- _STORED DATA_:
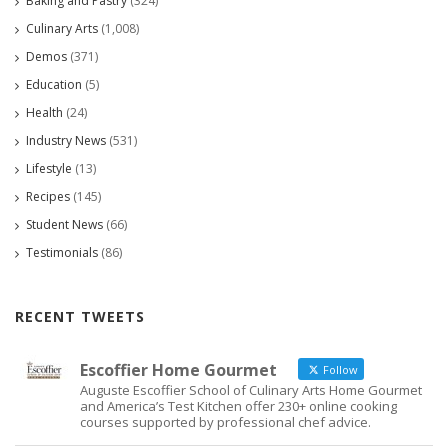
Baking and Pastry
(324)
Culinary Arts
(1,008)
Demos
(371)
Education
(5)
Health
(24)
Industry News
(531)
Lifestyle
(13)
Recipes
(145)
Student News
(66)
Testimonials
(86)
RECENT TWEETS
Escoffier Home Gourmet
Follow
Auguste Escoffier School of Culinary Arts Home Gourmet
and America’s Test Kitchen offer 230+ online cooking
courses supported by professional chef advice.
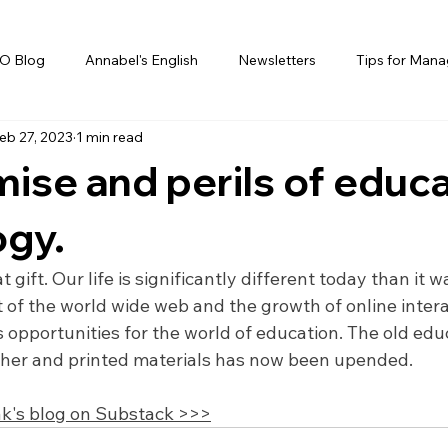
O Blog
Annabel's English
Newsletters
Tips for Mana
eb 27, 2023
1 min read
ise and perils of educ
ogy.
 gift. Our life is significantly different today than it wa
 of the world wide web and the growth of online intera
opportunities for the world of education. The old edu
cher and printed materials has now been upended.
k's blog on Substack >>>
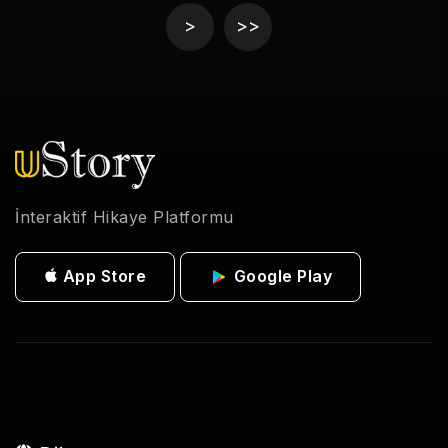
>
>>
İnteraktif Hikaye Platformu
App Store
Google Play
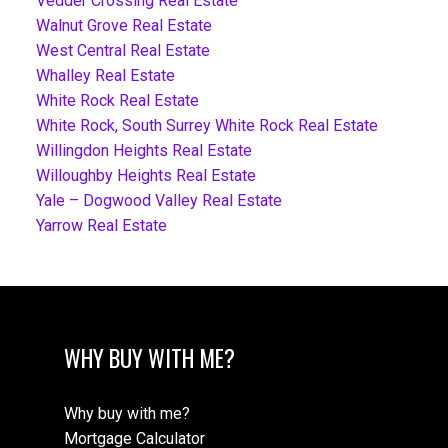
Vedder Crossing Real Estate
Walnut Grove Real Estate
West Central Real Estate
Whalley Real Estate
White Rock Real Estate
White Rock, South Surrey White Rock Real Estate
Willingdon Heights Real Estate
Willoughby Heights Real Estate
Yale – Dogwood Valley Real Estate
Yarrow Real Estate
WHY BUY WITH ME?
Why buy with me?
Mortgage Calculator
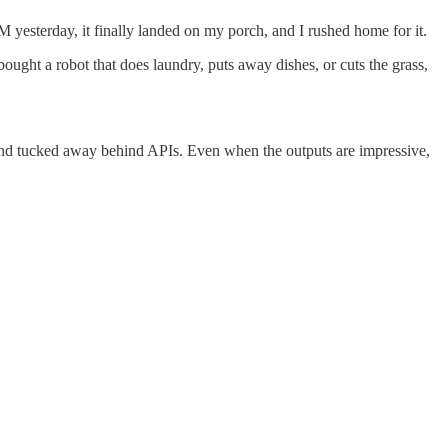
M yesterday, it finally landed on my porch, and I rushed home for it.
ht a robot that does laundry, puts away dishes, or cuts the grass,
es, and tucked away behind APIs. Even when the outputs are impressive,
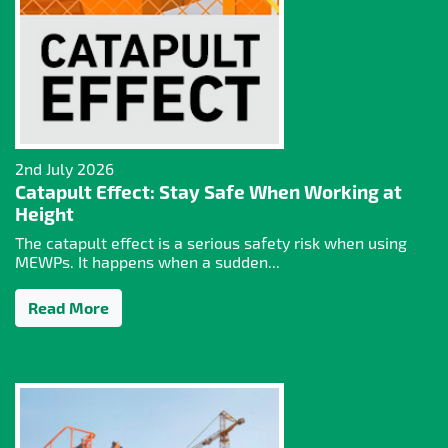
2nd July 2026
Catapult Effect: Stay Safe When Working at
Height
The catapult effect is a serious safety risk when using
MEWPs. It happens when a sudden...
Read More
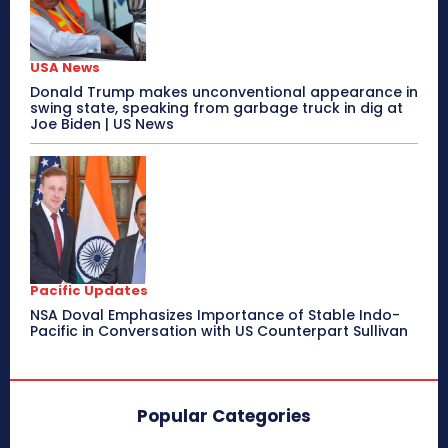
USA News
Donald Trump makes unconventional appearance in
swing state, speaking from garbage truck in dig at
Joe Biden | US News
Pacific Updates
NSA Doval Emphasizes Importance of Stable Indo-
Pacific in Conversation with US Counterpart Sullivan
Popular Categories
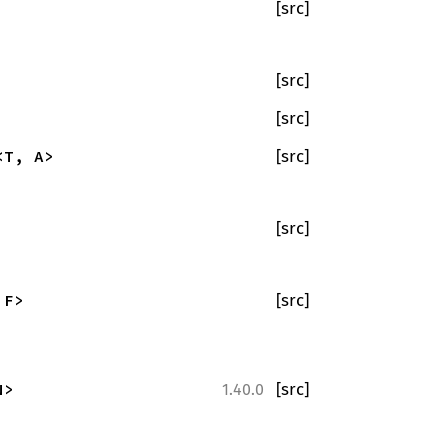
[src]
[src]
[src]
<T, A>
[src]
[src]
 F>
[src]
N>
[src]
1.40.0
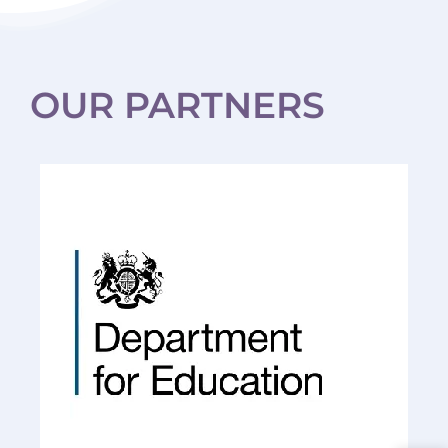
HBTC.
Recommended.
OUR PARTNERS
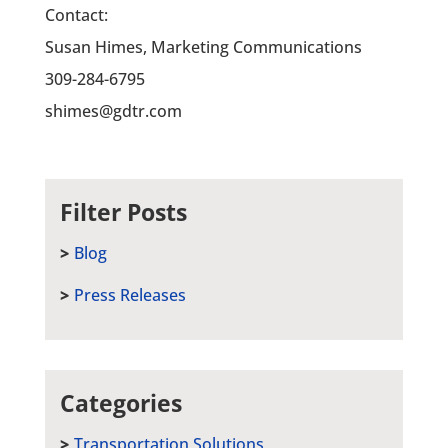
Contact:
Susan Himes, Marketing Communications
309-284-6795
shimes@gdtr.com
Filter Posts
Blog
Press Releases
Categories
Transportation Solutions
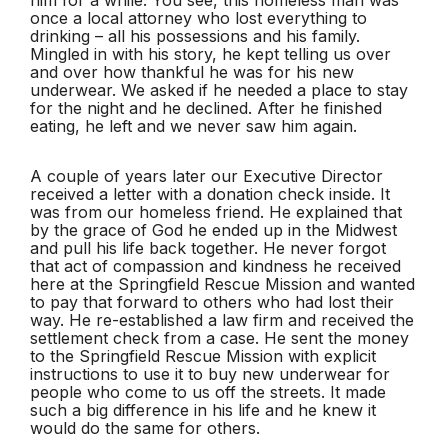
once a local attorney who lost everything to
drinking – all his possessions and his family.
Mingled in with his story, he kept telling us over
and over how thankful he was for his new
underwear. We asked if he needed a place to stay
for the night and he declined. After he finished
eating, he left and we never saw him again.
A couple of years later our Executive Director
received a letter with a donation check inside. It
was from our homeless friend. He explained that
by the grace of God he ended up in the Midwest
and pull his life back together. He never forgot
that act of compassion and kindness he received
here at the Springfield Rescue Mission and wanted
to pay that forward to others who had lost their
way. He re-established a law firm and received the
settlement check from a case. He sent the money
to the Springfield Rescue Mission with explicit
instructions to use it to buy new underwear for
people who come to us off the streets. It made
such a big difference in his life and he knew it
would do the same for others.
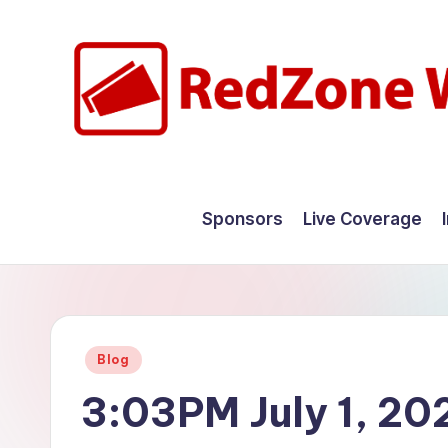
Skip
to
content
R
Hyperlocal
weather
e
Sponsors
Live Coverage
for
d
your
hometown.
Z
o
Posted
Blog
n
in
3:03PM July 1, 20
e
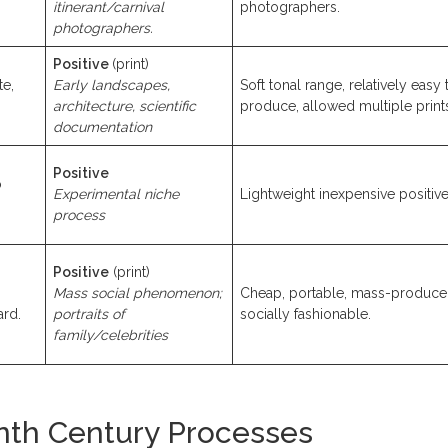
itinerant/carnival
photographers.
photographers.
Positive
(print)
te,
Early landscapes,
Soft tonal range, relatively easy 
architecture, scientific
produce, allowed multiple print
documentation
Positive
o
Experimental niche
Lightweight inexpensive positive
process
Positive
(print)
Mass social phenomenon;
Cheap, portable, mass-produce
ard.
portraits of
socially fashionable.
family/celebrities
nth Century Processes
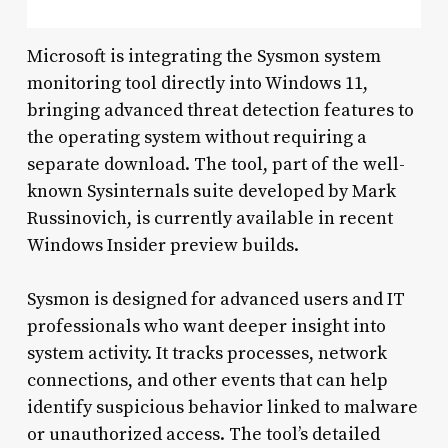
Microsoft is integrating the Sysmon system
monitoring tool directly into Windows 11,
bringing advanced threat detection features to
the operating system without requiring a
separate download. The tool, part of the well-
known Sysinternals suite developed by Mark
Russinovich, is currently available in recent
Windows Insider preview builds.
Sysmon is designed for advanced users and IT
professionals who want deeper insight into
system activity. It tracks processes, network
connections, and other events that can help
identify suspicious behavior linked to malware
or unauthorized access. The tool’s detailed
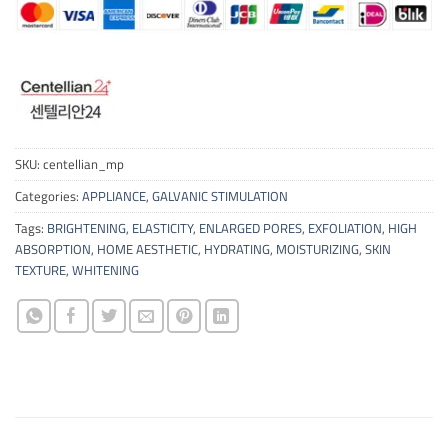
SKU:
centellian_mp
Categories:
APPLIANCE
,
GALVANIC STIMULATION
Tags:
BRIGHTENING
,
ELASTICITY
,
ENLARGED PORES
,
EXFOLIATION
,
HIGH
ABSORPTION
,
HOME AESTHETIC
,
HYDRATING
,
MOISTURIZING
,
SKIN
TEXTURE
,
WHITENING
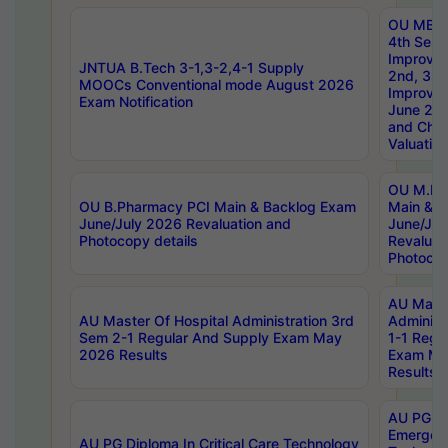
OU MBA
4th Sem 
Improvem
JNTUA B.Tech 3-1,3-2,4-1 Supply
2nd, 3rd
MOOCs Conventional mode August 2026
Improve
Exam Notification
June 20
and Chal
Valuation
OU M.Ph
OU B.Pharmacy PCI Main & Backlog Exam
Main & B
June/July 2026 Revaluation and
June/Jul
Photocopy details
Revaluat
Photocop
AU Maste
AU Master Of Hospital Administration 3rd
Administ
Sem 2-1 Regular And Supply Exam May
1-1 Regu
2026 Results
Exam Ma
Results
AU PG Di
Emergen
AU PG Diploma In Critical Care Technology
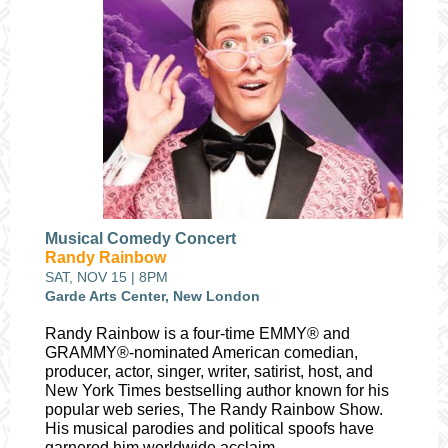
Musical Comedy Concert
Randy Rainbow
SAT, NOV 15 | 8PM
Garde Arts Center, New London
Randy Rainbow is a four-time EMMY® and
GRAMMY®-nominated American comedian,
producer, actor, singer, writer, satirist, host, and
New York Times bestselling author known for his
popular web series, The Randy Rainbow Show.
His musical parodies and political spoofs have
garnered him worldwide acclaim.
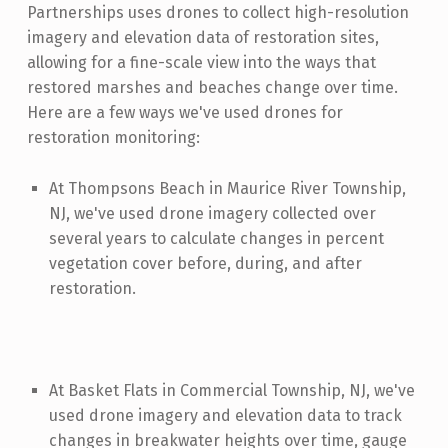
Partnerships uses drones to collect high-resolution
imagery and elevation data of restoration sites,
allowing for a fine-scale view into the ways that
restored marshes and beaches change over time.
Here are a few ways we've used drones for
restoration monitoring:
At Thompsons Beach in Maurice River Township,
NJ, we've used drone imagery collected over
several years to calculate changes in percent
vegetation cover before, during, and after
restoration.
At Basket Flats in Commercial Township, NJ, we've
used drone imagery and elevation data to track
changes in breakwater heights over time, gauge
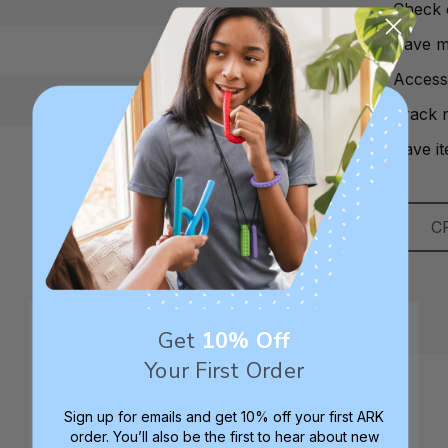
Check 
Save mu
Access
Track 
Save it
C
Get
10% Off
Your First Order
Sign up for emails and get 10% off your first ARK
order. You’ll also be the first to hear about new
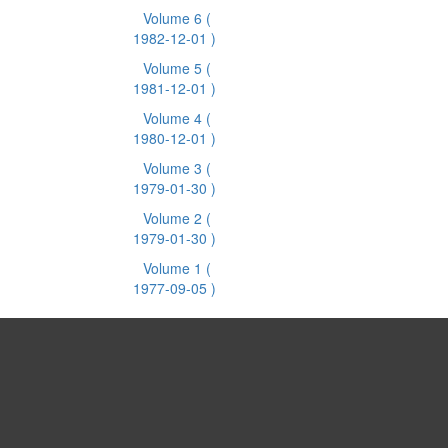
Volume 6
(
1982-12-01 )
Volume 5
(
1981-12-01 )
Volume 4
(
1980-12-01 )
Volume 3
(
1979-01-30 )
Volume 2
(
1979-01-30 )
Volume 1
(
1977-09-05 )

- _PROBLEM TO WORK ON_:
Transcribe, word for word, the lines of the listing above from the one that contains "Live Coverage" through the one that contains "Russinovich, is currently available in recent", keeping both ends and dropping the pictures.

- _OUTPUT_:
Live Coverage
for
d
your
hometown.
Z
o
Posted
Blog
n
in
3:03PM July 1, 20
e
itinerant/carnival
photographers.
photographers.
Positive
(print)
te,
Early landscapes,
Soft tonal range, relatively easy 
architecture, scientific
produce, allowed multiple print
documentation
Positive
o
Experimental niche
Lightweight inexpensive positive
process
Positive
(print)
Mass social phenomenon;
Cheap, portable, mass-produce
ard.
portraits of
socially fashionable.
family/celebrities
nth Century Processes
Microsoft is integrating the Sysmon system
monitoring tool directly into Windows 11,
bringing advanced threat detection features to
the operating system without requiring a
separate download. The tool, part of the well-
known Sysinternals suite developed by Mark
Russinovich, is currently available in recent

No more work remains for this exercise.